──────── MATERIAL FOR THE TASK ────────

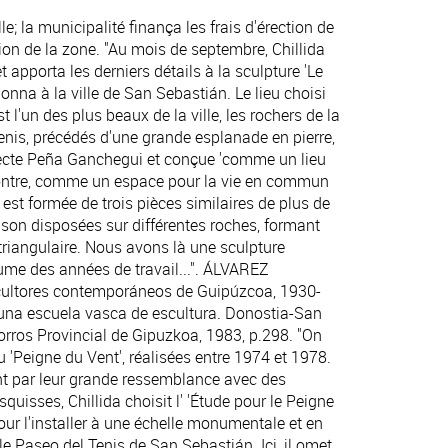
lle; la municipalité finança les frais d'érection de
ion de la zone. "Au mois de septembre, Chillida
et apporta les derniers détails à la sculpture 'Le
donna à la ville de San Sebastián. Le lieu choisi
 l'un des plus beaux de la ville, les rochers de la
enis, précédés d'une grande esplanade en pierre,
itecte Peña Ganchegui et conçue 'comme un lieu
contre, comme un espace pour la vie en commun
 est formée de trois pièces similaires de plus de
son disposées sur différentes roches, formant
triangulaire. Nous avons là une sculpture
me des années de travail...". ÁLVAREZ
ultores contemporáneos de Guipúzcoa, 1930-
una escuela vasca de escultura. Donostia-San
rros Provincial de Gipuzkoa, 1983, p.298. "On
 'Peigne du Vent', réalisées entre 1974 et 1978.
nt par leur grande ressemblance avec des
esquisses, Chillida choisit l' 'Étude pour le Peigne
our l'installer à une échelle monumentale et en
 le Paseo del Tenis de San Sebastián. Ici, il omet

────────

ASSIGNED TASK:
The answer must consist only of the lines from the beginning of the entries above through the line that holds "esquisses, Chillida choisit", reproduced exactly and without pictures.

ANSWER TO THE EXERCISE:
lle; la municipalité finança les frais d'érection de
ion de la zone. "Au mois de septembre, Chillida
et apporta les derniers détails à la sculpture 'Le
donna à la ville de San Sebastián. Le lieu choisi
 l'un des plus beaux de la ville, les rochers de la
enis, précédés d'une grande esplanade en pierre,
itecte Peña Ganchegui et conçue 'comme un lieu
contre, comme un espace pour la vie en commun
 est formée de trois pièces similaires de plus de
son disposées sur différentes roches, formant
triangulaire. Nous avons là une sculpture
me des années de travail...". ÁLVAREZ
ultores contemporáneos de Guipúzcoa, 1930-
una escuela vasca de escultura. Donostia-San
rros Provincial de Gipuzkoa, 1983, p.298. "On
 'Peigne du Vent', réalisées entre 1974 et 1978.
nt par leur grande ressemblance avec des
esquisses, Chillida choisit l' 'Étude pour le Peigne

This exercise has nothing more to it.